#### Stored data entries:
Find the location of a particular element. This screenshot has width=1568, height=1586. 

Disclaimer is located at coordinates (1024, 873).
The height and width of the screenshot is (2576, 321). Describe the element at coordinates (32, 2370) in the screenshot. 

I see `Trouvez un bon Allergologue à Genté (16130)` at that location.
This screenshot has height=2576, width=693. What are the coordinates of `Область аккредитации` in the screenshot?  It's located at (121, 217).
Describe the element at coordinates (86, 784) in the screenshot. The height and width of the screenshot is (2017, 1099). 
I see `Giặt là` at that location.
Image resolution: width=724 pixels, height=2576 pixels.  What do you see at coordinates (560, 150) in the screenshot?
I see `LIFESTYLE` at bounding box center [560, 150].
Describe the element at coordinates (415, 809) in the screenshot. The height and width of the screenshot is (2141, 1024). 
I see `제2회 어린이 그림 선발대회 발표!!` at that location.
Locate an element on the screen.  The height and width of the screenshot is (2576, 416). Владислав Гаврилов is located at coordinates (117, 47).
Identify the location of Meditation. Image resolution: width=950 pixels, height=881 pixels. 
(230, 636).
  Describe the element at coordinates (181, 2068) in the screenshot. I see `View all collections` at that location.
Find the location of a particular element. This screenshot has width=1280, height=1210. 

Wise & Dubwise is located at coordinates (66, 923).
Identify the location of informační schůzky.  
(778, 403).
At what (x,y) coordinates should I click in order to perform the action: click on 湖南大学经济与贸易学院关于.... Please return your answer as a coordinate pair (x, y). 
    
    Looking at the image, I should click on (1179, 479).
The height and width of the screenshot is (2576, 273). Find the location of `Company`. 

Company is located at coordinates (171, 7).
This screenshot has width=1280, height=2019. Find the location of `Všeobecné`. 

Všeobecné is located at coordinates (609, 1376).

#### Prompt:
From the first line to the last, reproduce the data above exactly.

#### Your response:
Find the location of a particular element. This screenshot has width=1568, height=1586. 

Disclaimer is located at coordinates (1024, 873).
The height and width of the screenshot is (2576, 321). Describe the element at coordinates (32, 2370) in the screenshot. 

I see `Trouvez un bon Allergologue à Genté (16130)` at that location.
This screenshot has height=2576, width=693. What are the coordinates of `Область аккредитации` in the screenshot?  It's located at (121, 217).
Describe the element at coordinates (86, 784) in the screenshot. The height and width of the screenshot is (2017, 1099). 
I see `Giặt là` at that location.
Image resolution: width=724 pixels, height=2576 pixels.  What do you see at coordinates (560, 150) in the screenshot?
I see `LIFESTYLE` at bounding box center [560, 150].
Describe the element at coordinates (415, 809) in the screenshot. The height and width of the screenshot is (2141, 1024). 
I see `제2회 어린이 그림 선발대회 발표!!` at that location.
Locate an element on the screen.  The height and width of the screenshot is (2576, 416). Владислав Гаврилов is located at coordinates (117, 47).
Identify the location of Meditation. Image resolution: width=950 pixels, height=881 pixels. 
(230, 636).
  Describe the element at coordinates (181, 2068) in the screenshot. I see `View all collections` at that location.
Find the location of a particular element. This screenshot has width=1280, height=1210. 

Wise & Dubwise is located at coordinates (66, 923).
Identify the location of informační schůzky.  
(778, 403).
At what (x,y) coordinates should I click in order to perform the action: click on 湖南大学经济与贸易学院关于.... Please return your answer as a coordinate pair (x, y). 
    
    Looking at the image, I should click on (1179, 479).
The height and width of the screenshot is (2576, 273). Find the location of `Company`. 

Company is located at coordinates (171, 7).
This screenshot has width=1280, height=2019. Find the location of `Všeobecné`. 

Všeobecné is located at coordinates (609, 1376).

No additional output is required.